The rapid evolution of error-resilient programs intertwined with their quest for high throughput has motivated the use of Single Instruction, Multiple Data (SIMD) components in Field-Programmable Gate Arrays (FPGAs). Particularly, to exploit the error-resiliency of such applications,
approximation paradigm has recently gained traction, the ultimate goal of which is to efficiently exploit approximation potentials across layers of abstraction. From circuit- to application-level, valuable studies have proposed various approximation techniques, albeit linked to four drawbacks: First, most of approximate multipliers and dividers operate only in SISD mode. Second, imprecise units are often substituted, merely in a single kernel of a multi-kernel application, with an
analysis in Quality of Results (QoR) and not in the gained performance. Third, state-of-the-art (SoA) strategies neglect the fact that each kernel contributes differently to the end-to-end QoR and performance metrics. Therefore, they lack in adopting a generic methodology for adjusting the approximation knobs to maximize performance gains for a user-defined quality constraint. Finally, multi-level techniques lack in being efficiently supported, from application-, to architecture-, to circuit-level, in a cohesive cross-layer hierarchy.
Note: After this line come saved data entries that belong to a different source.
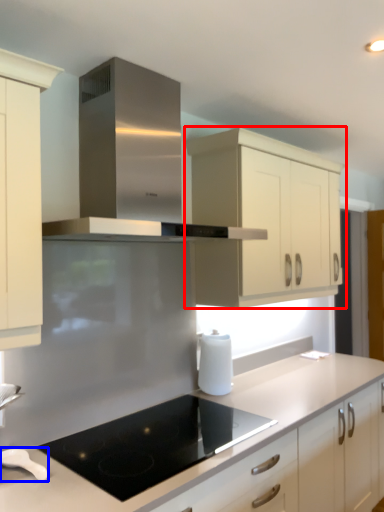 Question: Which object appears closest to the camera in this image, cabinetry (highlighted by a red box) or kitchen appliance (highlighted by a blue box)?

Choices:
 (A) cabinetry
 (B) kitchen appliance

Answer: (B) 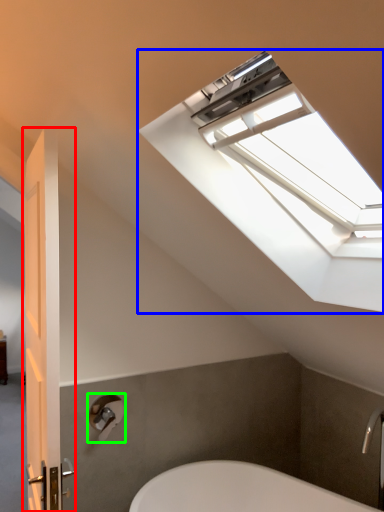 Question: Considering the real-world distances, which object is closest to door (highlighted by a red box)? window (highlighted by a blue box) or shower (highlighted by a green box).

Choices:
 (A) window
 (B) shower

Answer: (A) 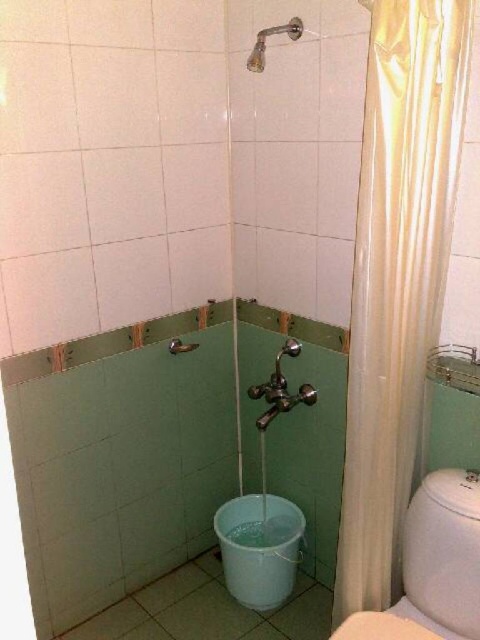 Question: Which of the following is the closest to the observer?

Choices:
 (A) green matte bath at lower center
 (B) matte silver shower head at upper center

Answer: (A)

Question: Is white satin shower curtain at right to the right of matte silver shower head at upper center from the viewer's perspective?

Choices:
 (A) yes
 (B) no

Answer: (A)

Question: Among these objects, which one is nearest to the camera?

Choices:
 (A) matte silver shower at upper center
 (B) green matte bath at lower center
 (C) white glossy toilet bowl at lower center
 (D) matte silver shower head at upper center

Answer: (B)

Question: Does white satin shower curtain at right appear on the right side of white glossy toilet bowl at lower right?

Choices:
 (A) yes
 (B) no

Answer: (B)

Question: Among these points, which one is farthest from the camera?

Choices:
 (A) click(x=350, y=573)
 (B) click(x=475, y=486)
 (C) click(x=263, y=28)

Answer: (C)

Question: From the image, what is the correct spatial relationship of white satin shower curtain at right in relation to matte silver shower head at upper center?

Choices:
 (A) below
 (B) above

Answer: (A) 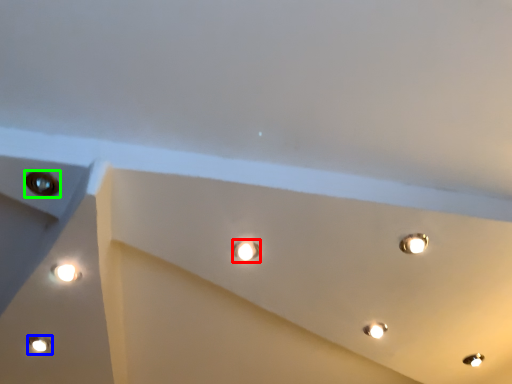 Question: Which is nearer to the droplight (highlighted by a red box)? lamp (highlighted by a blue box) or hole (highlighted by a green box).

Choices:
 (A) lamp
 (B) hole

Answer: (B) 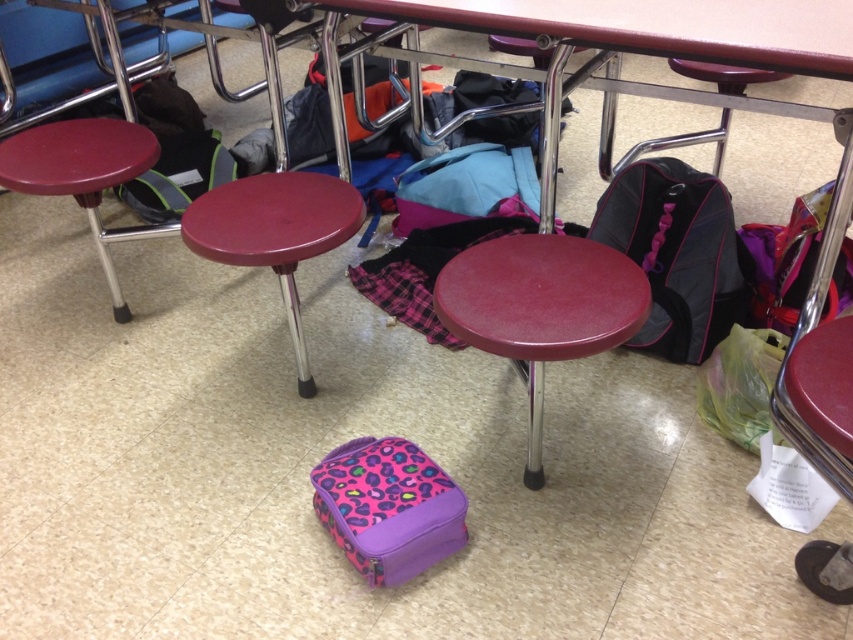 You are organizing the classroom and need to place a new item on the table. The new item requires a space that is not occupied by the black fabric backpack at lower right. Based on the coordinates provided in the description, where should you place the new item to ensure it doesn not interfere with the backpack?

The black fabric backpack at lower right is located at point (676,253). To avoid interference, place the new item in an area of the table not near those coordinates, such as the upper left or center regions.

You are organizing the classroom and need to place a new item on the table. The table is at coordinates ranging from 0.2 to 0.8 on the x and y axes. Is the black fabric backpack at lower right currently within the table area?

The black fabric backpack at lower right is located at point (676, 253), which falls within the table area coordinates of 0.2 to 0.8 on both axes. Therefore, the backpack is on the table. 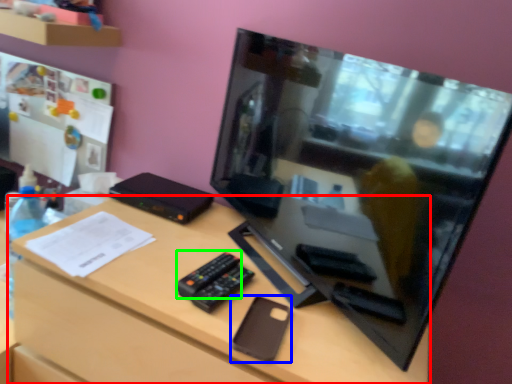 Question: Considering the real-world distances, which object is closest to desk (highlighted by a red box)? gadget (highlighted by a blue box) or remote (highlighted by a green box).

Choices:
 (A) gadget
 (B) remote

Answer: (B) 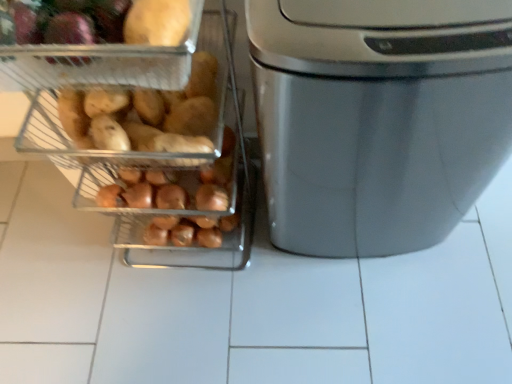 This screenshot has height=384, width=512. I want to click on empty space that is in between metallic silver trash can at right and satin silver trash can at right, so click(312, 266). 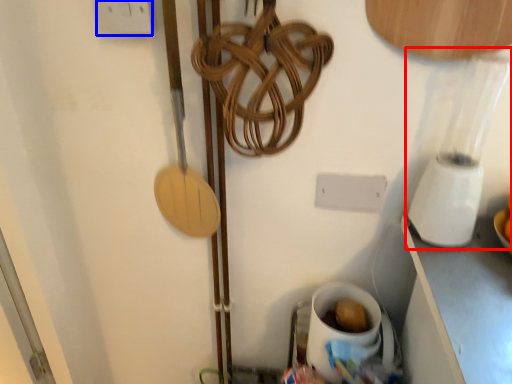 Question: Which object appears farthest to the camera in this image, blender (highlighted by a red box) or electric outlet (highlighted by a blue box)?

Choices:
 (A) blender
 (B) electric outlet

Answer: (B) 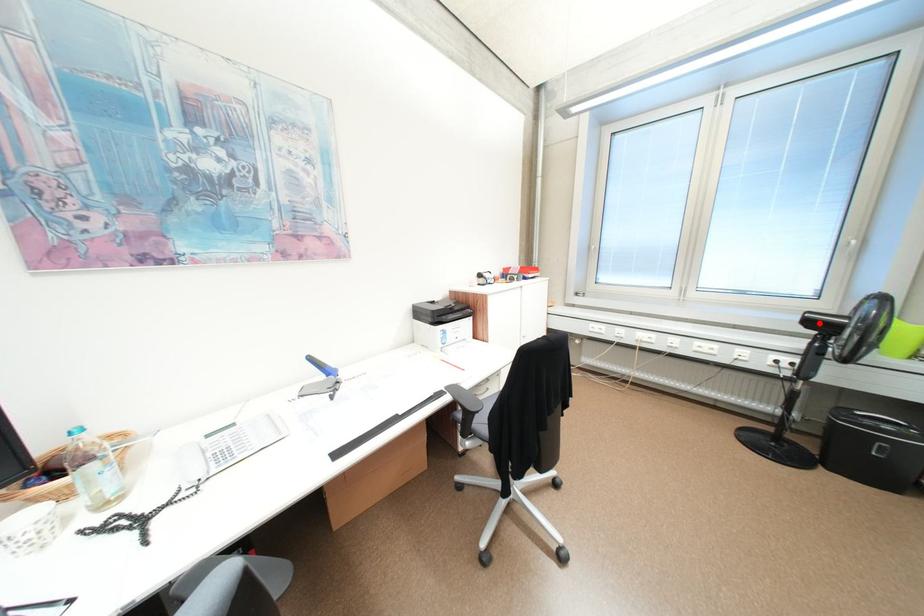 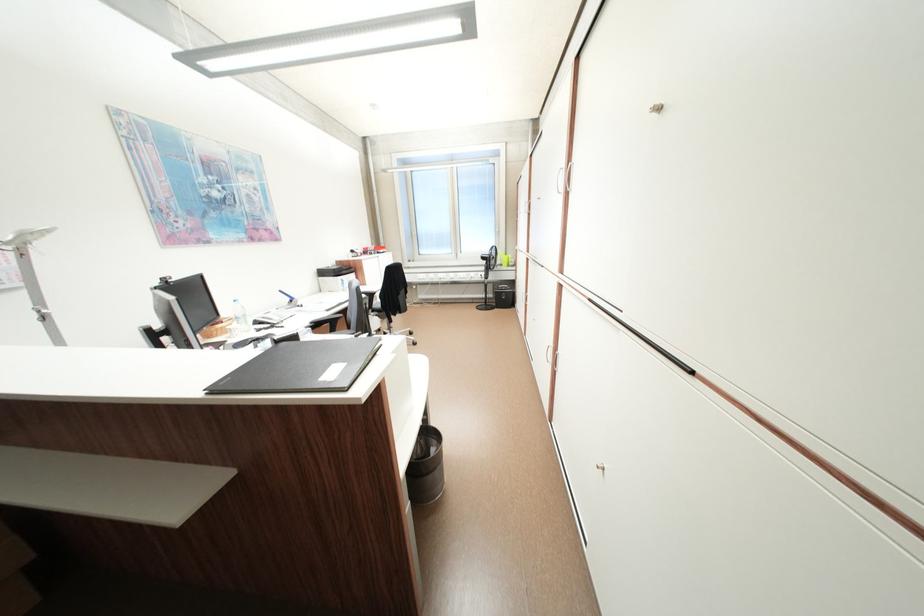 Question: I am providing you with two images of the same scene from different viewpoints. Given a red point in image1, look at the same physical point in image2. Is it:

Choices:
 (A) Closer to the viewpoint
 (B) Farther from the viewpoint

Answer: (A) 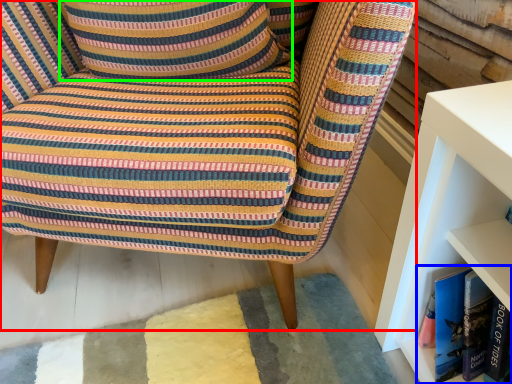 Question: Which is farther away from chair (highlighted by a red box)? book (highlighted by a blue box) or pillow (highlighted by a green box)?

Choices:
 (A) book
 (B) pillow

Answer: (A) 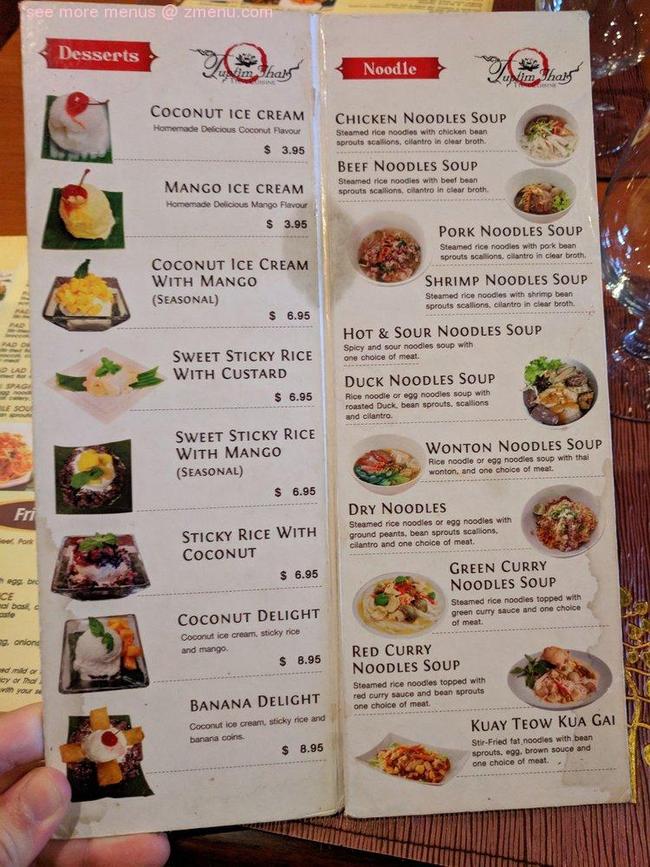 Where is `square white plate`? square white plate is located at coordinates (110, 405).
In this article, we propose
, a cross-layer methodology for multi-kernel applications, which addresses the aforementioned challenges by efficiently utilizing the synergistic effects of a chain of techniques across layers of abstraction. To this end, we propose an application sensitivity analysis and a heuristic that tailor the precision at constituent kernels of the application by finding the most tolerable degree of approximations for each of consecutive kernels, while also satisfying the ultimate user-defined QoR. The chain of approximations is also effectively enabled in a cross-layer hierarchy, from application- to architecture- to circuit-level, through the plasticity of SIMD multiplier-dividers, each supporting dynamic precision variability along with hybrid functionality. The end-to-end evaluations of Plasticine on three multi-kernel applications employed in bio-signal processing, image processing, and moving object tracking for Unmanned Air Vehicles (UAV) demonstrate 41%–64%, 39%–62%, and 70%–86% improvements in area, latency, and Area-Delay-Product (ADP), respectively, over 32-bit fixed precision, with negligible loss in QoR. To springboard future research in reconfigurable and approximate computing communities, our implementations will be available and open-sourced at https://cfaed.tu-dresden.de/pd-downloads.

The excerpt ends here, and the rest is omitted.